More focus on these "Specialty" dishes could separate Rosalita's from the pack. As this point, though, too much of the menu consists of the same-old — fajitas and tostadas — or preparations that simply aren't distinctive. "Pork Rancherito" is three thick medallions of pork tenderloin in a tomatillo-based sauce. The sauce is brightly flavored and tangy — exactly what you would expect from a tomatillo-based sauce, and little more. "Shrimp Diablo," plump shrimp sautéed with jalapeños, onions and green bell peppers, is spicy but much too salty.

The flatiron steak is a strange amalgam of concepts. Flatiron is a flavorful (though not especially tender) cut that has become trendy over the past decade. Here it comes topped with garlic butter and what the menu describes as a "jalapeño ranch sauce." I have no idea what a jalapeño-ranch sauce should taste like, but this one contributed neither heat nor tang, and its bland character muted any flavor the garlic butter might have added.

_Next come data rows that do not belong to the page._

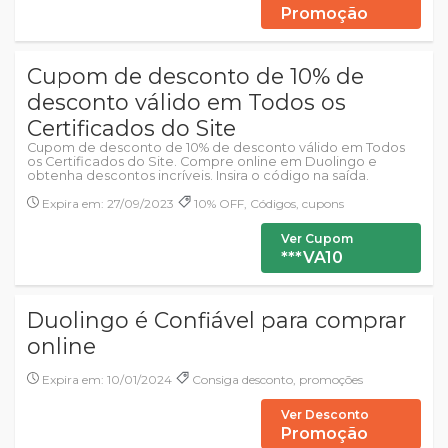
Promoção
Cupom de desconto de 10% de
desconto válido em Todos os
Certificados do Site
Cupom de desconto de 10% de desconto válido em Todos
os Certificados do Site. Compre online em Duolingo e
obtenha descontos incríveis. Insira o código na saída.
Expira em: 27/09/2023
10% OFF, Códigos, cupons
Ver Cupom
***VA10
Duolingo é Confiável para comprar
online
Expira em: 10/01/2024
Consiga desconto, promoções
Ver Desconto
Promoção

The sides are unimaginative across the board: refried beans, charro beans and grilled vegetables. One standout could be the corn masa, both thicker and moister than cornbread, but in its current form cloyingly sweet — more like a dessert than a complement to the main dish.

Five years ago — or even two or three years ago — a place like Rosalita's would have been a step forward for Mexican dining in St. Louis. (A small step, but let's not split hairs.) As it is, the preparation and presentation here beat most of the area's Mexican and Tex-Mex restaurants, and if the McGowan brothers are merely looking to add to their already successful loft-district portfolio, they probably won't be disappointed.

If, on the other hand, they want Rosalita's to move beyond the run-of-the-mill Mexican and Tex-Mex cuisine that crowds St. Louis, they've got work to do, lest they find themselves left behind.